Ahmad Sanjar then inspired amir Chavli to invade Mazandaran. During the same time he offered his nephew Ghiyath ad-Din Mas'ud the opportunity to annex Shahriyarkuh. Ghiyath, however, was twice defeated by near Tamisha. Arghash was shortly ordered to return to Mazandaran to avenge the embarrassing Seljuq defeats, and besieged the Bavandid fortress of Ruhin for eight months but was forced to withdraw. Mahmud II later died in 1131, and a civil war later ensured between various Seljuq princes. Ahmad Sanjar was then forced to summon Arghash to aid him in an expedition in western Iran. He then pardoned Ali and ordered him to join him in western Iran. Ali, however, sent his son Shah Ghazi Rustam IV instead, who distinguished himself during the expedition and was wounded at the Battle of Dinavar where Ahmad Sanjar was victorious. Ahmad Sanjar then granted Shah Ghazi Rustam IV several honors and allowed him to return to his father in Mazandaran. However, Ahmad Sanjar's relations with Ali still remained tense. After the death of Ali's wife, Ahmad Sanjar, who was her brother, demanded the properties she had left in Mazandaran which was in reality given to Ali. Ahmad Sanjar then sent the ispahsalar Muhammad Kashi to take it. Ali, however, managed to persuade Ahmad Sanjar to share the properties with him.

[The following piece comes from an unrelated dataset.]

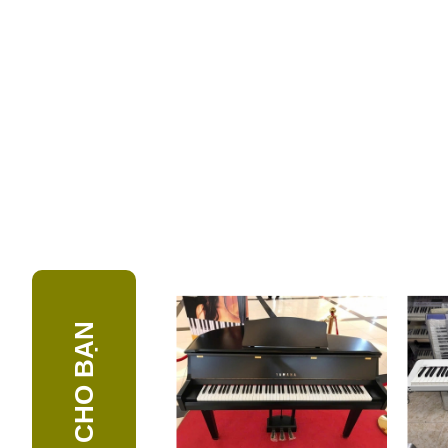
GỢI Ý CHO BẠN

During the later years, several deposed rulers and princes took refuge in Mazandaran. Some of these included the Seljuq prince Toghrul II, who later managed to conquer Jibal with the aid of Ali. Several other deposed rulers and princes took refuge in Mazandaran, including the Ghaznavid Shirzad ibn Mas'ud III, two sons of the Khwarazmian Qutb al-Din Muhammad, and a member of the Mazyadids.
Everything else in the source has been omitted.